<<<<

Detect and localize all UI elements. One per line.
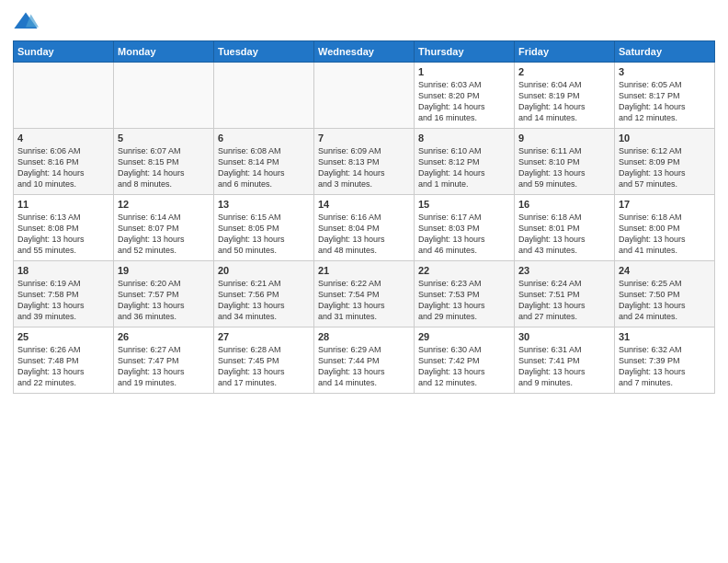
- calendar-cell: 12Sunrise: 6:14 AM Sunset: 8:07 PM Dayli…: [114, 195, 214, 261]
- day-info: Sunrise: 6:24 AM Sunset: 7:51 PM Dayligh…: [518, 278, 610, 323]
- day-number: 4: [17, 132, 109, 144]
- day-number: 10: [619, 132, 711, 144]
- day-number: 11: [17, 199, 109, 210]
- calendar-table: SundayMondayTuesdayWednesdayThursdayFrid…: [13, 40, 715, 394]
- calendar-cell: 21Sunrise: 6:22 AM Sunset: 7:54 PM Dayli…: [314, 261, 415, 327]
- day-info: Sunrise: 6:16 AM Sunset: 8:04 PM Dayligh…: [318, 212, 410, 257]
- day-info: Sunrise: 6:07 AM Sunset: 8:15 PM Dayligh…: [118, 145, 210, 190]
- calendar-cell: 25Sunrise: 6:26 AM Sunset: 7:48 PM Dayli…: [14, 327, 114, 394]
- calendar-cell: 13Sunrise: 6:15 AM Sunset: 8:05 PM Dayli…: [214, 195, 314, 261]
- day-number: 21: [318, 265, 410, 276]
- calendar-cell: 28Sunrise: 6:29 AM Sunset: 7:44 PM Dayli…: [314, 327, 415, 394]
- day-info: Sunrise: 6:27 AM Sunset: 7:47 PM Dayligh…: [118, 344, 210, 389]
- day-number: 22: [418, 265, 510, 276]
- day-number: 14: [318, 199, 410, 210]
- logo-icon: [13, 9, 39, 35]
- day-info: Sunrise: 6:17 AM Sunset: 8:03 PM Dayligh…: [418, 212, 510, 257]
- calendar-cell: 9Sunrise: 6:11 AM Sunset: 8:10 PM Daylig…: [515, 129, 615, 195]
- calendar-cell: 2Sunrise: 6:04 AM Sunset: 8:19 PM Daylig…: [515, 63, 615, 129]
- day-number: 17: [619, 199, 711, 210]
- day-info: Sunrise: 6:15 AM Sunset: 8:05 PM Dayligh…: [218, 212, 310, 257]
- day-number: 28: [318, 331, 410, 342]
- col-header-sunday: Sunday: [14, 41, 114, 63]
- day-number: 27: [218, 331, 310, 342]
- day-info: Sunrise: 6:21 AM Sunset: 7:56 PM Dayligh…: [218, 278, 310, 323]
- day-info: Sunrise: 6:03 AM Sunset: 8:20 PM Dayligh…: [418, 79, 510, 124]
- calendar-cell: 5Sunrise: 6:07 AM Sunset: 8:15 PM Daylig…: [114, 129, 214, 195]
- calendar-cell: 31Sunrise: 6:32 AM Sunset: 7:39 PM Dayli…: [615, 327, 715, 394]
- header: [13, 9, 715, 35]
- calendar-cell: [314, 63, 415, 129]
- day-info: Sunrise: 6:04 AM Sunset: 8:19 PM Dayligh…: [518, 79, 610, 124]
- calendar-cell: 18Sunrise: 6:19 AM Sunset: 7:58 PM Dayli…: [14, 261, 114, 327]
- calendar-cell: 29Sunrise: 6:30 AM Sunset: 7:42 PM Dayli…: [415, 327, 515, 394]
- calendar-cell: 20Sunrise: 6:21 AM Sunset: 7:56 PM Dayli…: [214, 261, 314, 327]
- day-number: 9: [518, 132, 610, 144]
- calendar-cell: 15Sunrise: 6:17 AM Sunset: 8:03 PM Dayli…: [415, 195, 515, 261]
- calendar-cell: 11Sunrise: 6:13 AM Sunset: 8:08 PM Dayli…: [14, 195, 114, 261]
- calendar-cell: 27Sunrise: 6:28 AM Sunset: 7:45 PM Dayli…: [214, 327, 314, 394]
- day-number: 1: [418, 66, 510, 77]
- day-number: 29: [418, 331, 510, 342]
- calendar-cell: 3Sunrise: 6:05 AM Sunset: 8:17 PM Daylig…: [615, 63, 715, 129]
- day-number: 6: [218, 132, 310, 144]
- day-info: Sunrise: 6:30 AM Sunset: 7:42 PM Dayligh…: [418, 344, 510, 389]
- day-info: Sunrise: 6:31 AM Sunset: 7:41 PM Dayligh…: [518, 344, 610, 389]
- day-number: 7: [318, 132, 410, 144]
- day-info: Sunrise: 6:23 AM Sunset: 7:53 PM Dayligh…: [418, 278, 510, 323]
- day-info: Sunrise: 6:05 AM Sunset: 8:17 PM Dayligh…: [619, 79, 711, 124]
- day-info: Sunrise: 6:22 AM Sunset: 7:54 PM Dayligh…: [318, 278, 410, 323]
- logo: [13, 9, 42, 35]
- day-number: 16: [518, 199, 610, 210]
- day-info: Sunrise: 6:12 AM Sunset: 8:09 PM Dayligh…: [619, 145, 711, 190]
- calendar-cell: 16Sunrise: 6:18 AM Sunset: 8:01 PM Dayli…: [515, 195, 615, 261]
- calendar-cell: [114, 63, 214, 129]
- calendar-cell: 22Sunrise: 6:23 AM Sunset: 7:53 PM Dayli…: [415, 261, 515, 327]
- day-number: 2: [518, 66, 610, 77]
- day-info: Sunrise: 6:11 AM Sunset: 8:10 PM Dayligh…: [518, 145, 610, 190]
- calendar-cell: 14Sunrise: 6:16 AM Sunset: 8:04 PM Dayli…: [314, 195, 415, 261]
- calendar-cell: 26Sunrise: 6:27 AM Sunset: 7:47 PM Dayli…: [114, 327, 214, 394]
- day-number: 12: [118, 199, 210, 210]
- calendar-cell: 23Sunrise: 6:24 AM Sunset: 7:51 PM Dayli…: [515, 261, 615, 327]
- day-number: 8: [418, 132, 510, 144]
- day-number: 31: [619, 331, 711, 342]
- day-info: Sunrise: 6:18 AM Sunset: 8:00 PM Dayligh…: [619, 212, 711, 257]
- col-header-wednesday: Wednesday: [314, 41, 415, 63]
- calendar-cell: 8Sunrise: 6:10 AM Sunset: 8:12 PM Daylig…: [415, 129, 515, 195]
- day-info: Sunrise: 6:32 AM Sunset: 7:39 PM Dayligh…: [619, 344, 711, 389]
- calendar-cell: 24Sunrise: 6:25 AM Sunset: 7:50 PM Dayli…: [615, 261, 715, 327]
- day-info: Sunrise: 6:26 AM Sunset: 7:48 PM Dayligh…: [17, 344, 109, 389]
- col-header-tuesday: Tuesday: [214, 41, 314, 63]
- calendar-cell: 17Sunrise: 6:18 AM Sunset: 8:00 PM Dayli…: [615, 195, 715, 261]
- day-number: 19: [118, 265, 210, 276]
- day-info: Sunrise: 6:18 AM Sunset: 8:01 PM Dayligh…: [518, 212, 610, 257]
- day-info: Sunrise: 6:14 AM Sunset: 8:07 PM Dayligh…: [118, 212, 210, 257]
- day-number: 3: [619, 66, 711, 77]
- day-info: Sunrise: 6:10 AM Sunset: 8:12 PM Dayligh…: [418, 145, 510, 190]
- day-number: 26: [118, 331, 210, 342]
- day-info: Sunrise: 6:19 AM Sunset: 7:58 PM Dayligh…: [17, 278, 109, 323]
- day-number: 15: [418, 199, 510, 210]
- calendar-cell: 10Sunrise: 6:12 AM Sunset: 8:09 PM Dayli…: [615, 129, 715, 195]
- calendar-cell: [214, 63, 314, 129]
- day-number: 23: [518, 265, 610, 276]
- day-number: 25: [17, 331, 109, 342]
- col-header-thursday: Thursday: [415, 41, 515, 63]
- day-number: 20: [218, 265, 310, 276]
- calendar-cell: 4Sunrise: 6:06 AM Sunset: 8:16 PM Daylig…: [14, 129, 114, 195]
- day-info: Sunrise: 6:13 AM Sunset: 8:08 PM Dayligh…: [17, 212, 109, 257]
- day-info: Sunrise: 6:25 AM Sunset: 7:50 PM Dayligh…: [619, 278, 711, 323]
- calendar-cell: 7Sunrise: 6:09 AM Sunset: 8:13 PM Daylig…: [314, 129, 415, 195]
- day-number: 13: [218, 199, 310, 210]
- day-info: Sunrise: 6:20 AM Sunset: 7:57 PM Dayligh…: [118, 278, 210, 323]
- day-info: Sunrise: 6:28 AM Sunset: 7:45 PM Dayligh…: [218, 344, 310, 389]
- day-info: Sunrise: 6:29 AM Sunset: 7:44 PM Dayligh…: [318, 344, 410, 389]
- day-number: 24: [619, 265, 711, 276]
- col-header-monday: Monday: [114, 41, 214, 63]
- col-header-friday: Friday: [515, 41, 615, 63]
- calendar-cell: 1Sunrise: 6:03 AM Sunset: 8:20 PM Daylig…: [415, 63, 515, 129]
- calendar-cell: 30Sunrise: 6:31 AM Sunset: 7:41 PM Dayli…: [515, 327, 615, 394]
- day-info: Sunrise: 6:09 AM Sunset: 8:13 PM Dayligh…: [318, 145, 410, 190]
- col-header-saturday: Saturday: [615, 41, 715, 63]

>>>>

• Task prompt:
You are asked to count the lines of the records above in which the word "header" occurs, and to give only that number.

• Solved problem:
8